● **Work instruction**: Only the lines below from the one containing "Internasional Belawan yang" through the last line should be set down, exactly as written and with no pictures.

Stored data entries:
* * * * * * * * *

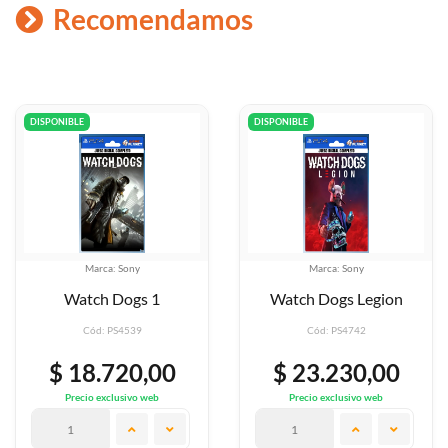
Recomendamos
DISPONIBLE
DISPONIBLE
Marca: Sony
Marca: Sony
Watch Dogs 1
Watch Dogs Legion
Cód: PS4539
Cód: PS4742
$ 18.720,00
$ 23.230,00
Precio exclusivo web
Precio exclusivo web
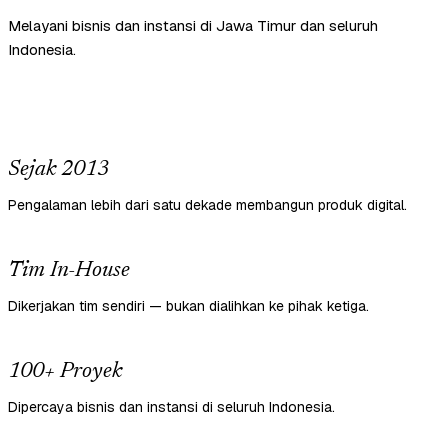
Melayani bisnis dan instansi di Jawa Timur dan seluruh
Indonesia.
Sejak 2013
Pengalaman lebih dari satu dekade membangun produk digital.
Tim In-House
Dikerjakan tim sendiri — bukan dialihkan ke pihak ketiga.
100+ Proyek
Dipercaya bisnis dan instansi di seluruh Indonesia.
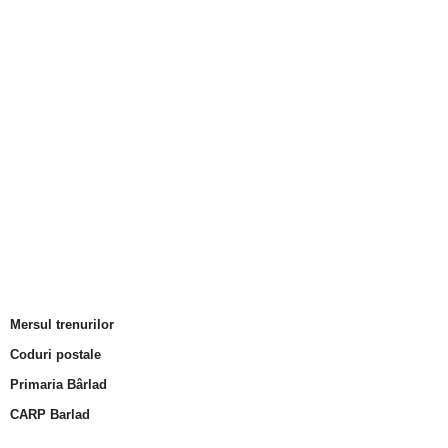
Mersul trenurilor
Coduri postale
Primaria Bârlad
CARP Barlad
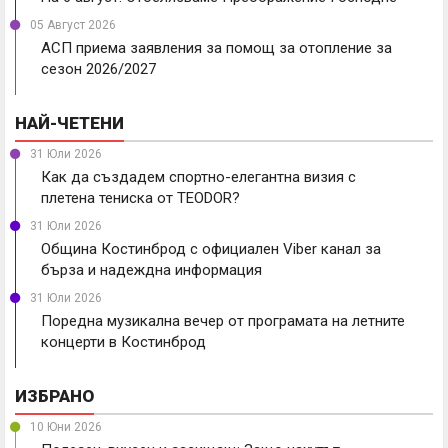
05 Август 2026
АСП приема заявления за помощ за отопление за
сезон 2026/2027
НАЙ-ЧЕТЕНИ
31 Юли 2026
Как да създадем спортно-елегантна визия с
плетена тениска от TEODOR?
31 Юли 2026
Община Костинброд с официален Viber канал за
бърза и надеждна информация
31 Юли 2026
Поредна музикална вечер от програмата на летните
концерти в Костинброд
ИЗБРАНО
10 Юни 2026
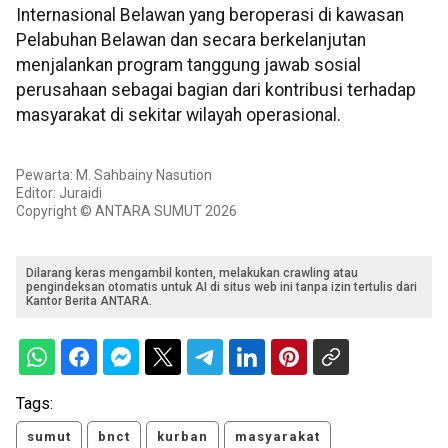
Internasional Belawan yang beroperasi di kawasan
Pelabuhan Belawan dan secara berkelanjutan
menjalankan program tanggung jawab sosial
perusahaan sebagai bagian dari kontribusi terhadap
masyarakat di sekitar wilayah operasional.
Pewarta: M. Sahbainy Nasution
Editor: Juraidi
Copyright © ANTARA SUMUT 2026
Dilarang keras mengambil konten, melakukan crawling atau
pengindeksan otomatis untuk AI di situs web ini tanpa izin tertulis dari
Kantor Berita ANTARA.
Tags:
sumut
bnct
kurban
masyarakat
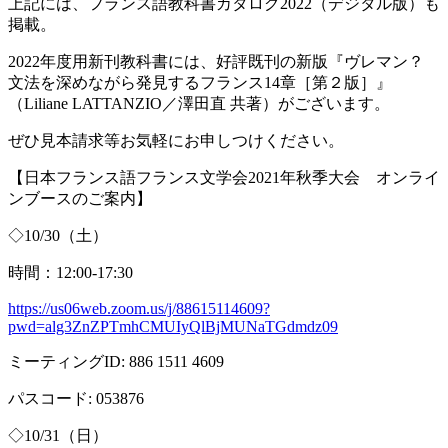
上記には、フランス語教科書カタログ
2022
（デジタル版）も
掲載。
2022年度用新刊教科書には、好評既刊の新版『ヴレマン？
文法を深めながら発見するフランス
14
章［第２版］』
（
Liliane LATTANZIO
／澤田直 共著）がございます。
ぜひ見本請求等お気軽にお申しつけください。
【日本フランス語フランス文学会
2021
年秋季大会 オンライ
ンブースのご案内】
◇
10/30
（土）
時間：
12:00-17:30
https://us06web.zoom.us/j/88615114609?
pwd=alg3ZnZPTmhCMUIyQlBjMUNaTGdmdz09
ミーティング
ID: 886 1511 4609
パスコード
: 053876
◇
10/31
（日）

* * * * * * * * *

● **The answer**:
Internasional Belawan yang beroperasi di kawasan
Pelabuhan Belawan dan secara berkelanjutan
menjalankan program tanggung jawab sosial
perusahaan sebagai bagian dari kontribusi terhadap
masyarakat di sekitar wilayah operasional.
Pewarta: M. Sahbainy Nasution
Editor: Juraidi
Copyright © ANTARA SUMUT 2026
Dilarang keras mengambil konten, melakukan crawling atau
pengindeksan otomatis untuk AI di situs web ini tanpa izin tertulis dari
Kantor Berita ANTARA.
Tags:
sumut
bnct
kurban
masyarakat
上記には、フランス語教科書カタログ
2022
（デジタル版）も
掲載。
2022年度用新刊教科書には、好評既刊の新版『ヴレマン？
文法を深めながら発見するフランス
14
章［第２版］』
（
Liliane LATTANZIO
／澤田直 共著）がございます。
ぜひ見本請求等お気軽にお申しつけください。
【日本フランス語フランス文学会
2021
年秋季大会 オンライ
ンブースのご案内】
◇
10/30
（土）
時間：
12:00-17:30
https://us06web.zoom.us/j/88615114609?
pwd=alg3ZnZPTmhCMUIyQlBjMUNaTGdmdz09
ミーティング
ID: 886 1511 4609
パスコード
: 053876
◇
10/31
（日）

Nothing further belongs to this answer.